This isn’t the highest- resolution sensor on the market – Canon is still ahead of the game here, and there are plenty of mid-range DSLRs with similar pixel counts – but thanks to size of the sensor, the individual pixels are larger. Theoretically this means that the light-gathering power of each of the pixel points should be better, leading to reduced noise and increased sensitivity. In fact the pixels are a large 8.45μm in size and the sensor’s sensitivity covers ISO 200-6400. This is based on standard signal amplification, but in extended ISO mode using a mathematical bit-shifting algorithm, the camera can record between ISO 100 and 25600! This places it firmly at the top of the low-light league.
The sensor doesn’t stop there, though. New micro lenses over the photosite cover the gaps between pixels, to direct more light into the wells and so improve detail capture as less light is lost in the gaps. It has also been reported that each photosite now has two micro lenses, though Nikon has not supplied information about how or why.
To replace the ability of the now-defunct Nikon D2H, Nikon has enabled fast shooting by allowing the sensor to be used in DX (APS-C) format, producing 5.1MP images.
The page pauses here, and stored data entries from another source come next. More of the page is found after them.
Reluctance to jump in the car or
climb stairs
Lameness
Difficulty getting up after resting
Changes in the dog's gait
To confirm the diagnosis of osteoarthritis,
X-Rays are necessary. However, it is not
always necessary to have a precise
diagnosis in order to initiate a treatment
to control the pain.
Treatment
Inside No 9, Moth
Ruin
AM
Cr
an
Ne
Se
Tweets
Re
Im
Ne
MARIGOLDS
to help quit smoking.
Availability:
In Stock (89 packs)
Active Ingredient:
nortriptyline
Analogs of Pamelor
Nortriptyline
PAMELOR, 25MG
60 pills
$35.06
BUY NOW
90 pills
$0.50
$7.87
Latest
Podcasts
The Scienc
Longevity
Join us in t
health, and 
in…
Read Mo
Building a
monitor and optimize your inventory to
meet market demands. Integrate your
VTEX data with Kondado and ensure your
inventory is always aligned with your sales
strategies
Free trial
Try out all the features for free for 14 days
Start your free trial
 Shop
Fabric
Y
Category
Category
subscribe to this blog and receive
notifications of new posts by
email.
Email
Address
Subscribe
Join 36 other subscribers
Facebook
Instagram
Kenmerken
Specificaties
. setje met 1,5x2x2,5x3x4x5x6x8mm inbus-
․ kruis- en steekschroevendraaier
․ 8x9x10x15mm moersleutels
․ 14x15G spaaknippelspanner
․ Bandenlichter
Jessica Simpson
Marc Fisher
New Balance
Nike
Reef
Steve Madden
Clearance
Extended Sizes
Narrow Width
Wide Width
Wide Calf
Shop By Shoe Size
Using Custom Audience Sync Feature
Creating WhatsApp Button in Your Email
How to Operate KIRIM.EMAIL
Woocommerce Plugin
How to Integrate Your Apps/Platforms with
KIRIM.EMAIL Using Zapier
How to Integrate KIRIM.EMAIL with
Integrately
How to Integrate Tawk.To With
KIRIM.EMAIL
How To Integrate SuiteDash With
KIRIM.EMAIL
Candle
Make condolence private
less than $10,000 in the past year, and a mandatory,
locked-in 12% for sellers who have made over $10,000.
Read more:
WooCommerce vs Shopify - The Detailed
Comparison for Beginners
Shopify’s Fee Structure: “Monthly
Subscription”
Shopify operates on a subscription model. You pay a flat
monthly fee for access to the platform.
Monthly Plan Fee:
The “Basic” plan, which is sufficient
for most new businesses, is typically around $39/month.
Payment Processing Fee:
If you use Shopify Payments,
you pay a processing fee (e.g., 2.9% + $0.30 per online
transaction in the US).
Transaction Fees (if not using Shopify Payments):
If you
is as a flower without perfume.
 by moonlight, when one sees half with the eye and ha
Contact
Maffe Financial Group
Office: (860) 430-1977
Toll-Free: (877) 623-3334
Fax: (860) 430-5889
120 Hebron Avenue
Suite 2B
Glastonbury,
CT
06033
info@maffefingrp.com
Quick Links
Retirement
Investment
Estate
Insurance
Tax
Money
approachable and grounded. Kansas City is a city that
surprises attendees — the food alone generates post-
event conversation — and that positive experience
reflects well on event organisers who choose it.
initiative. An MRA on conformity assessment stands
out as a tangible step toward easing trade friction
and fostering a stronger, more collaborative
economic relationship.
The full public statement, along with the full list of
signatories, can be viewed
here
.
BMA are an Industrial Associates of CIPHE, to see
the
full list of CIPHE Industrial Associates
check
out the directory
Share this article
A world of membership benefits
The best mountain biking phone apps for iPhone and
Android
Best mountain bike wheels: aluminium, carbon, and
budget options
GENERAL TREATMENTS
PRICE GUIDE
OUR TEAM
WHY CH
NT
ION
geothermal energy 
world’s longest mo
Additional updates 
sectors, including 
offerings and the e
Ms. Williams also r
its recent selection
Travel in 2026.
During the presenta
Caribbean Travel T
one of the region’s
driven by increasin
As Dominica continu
Not only does this allow sports photographers, for example, to shoot more images in a single burst, thanks to the reduced file size and thus quicker transfer time, but it also allows the use of Nikon DX lenses. For those with older full-frame lenses, the FX format allows 1x magnification, while the DX format gives a 1.5x magnification of the stated focal length (35m equivalent).
The two options also allow photographers to make the most of wideangle lenses, or extend the capabilities of telephotos.
The sensor produces pretty big files, of 4256 x 2832 pixels or 12 x 9.5 inches. This gives a file size of around 35MB when open, or around 12.5MB for a Raw (NEF) file and 4.5MB for JPEGs. To handle these, Nikon has increased the size of the buffer memory and uses the EXPEED processor to speed the workflow. To that end, the processor is a low-powered type multi-functional engine and allows 14-bit A/D conversion with 16-bit image processing for fine tone gradations. The EXPEED and large buffer also allows for a fast frame rate of 9fps in full frame mode over 52 large JPEGs or 17 Raw files. This can be dropped to between one and six frames per second, should more sustained shooting be needed. Similarly, in DX mode the sustained burst at 9fps is extended.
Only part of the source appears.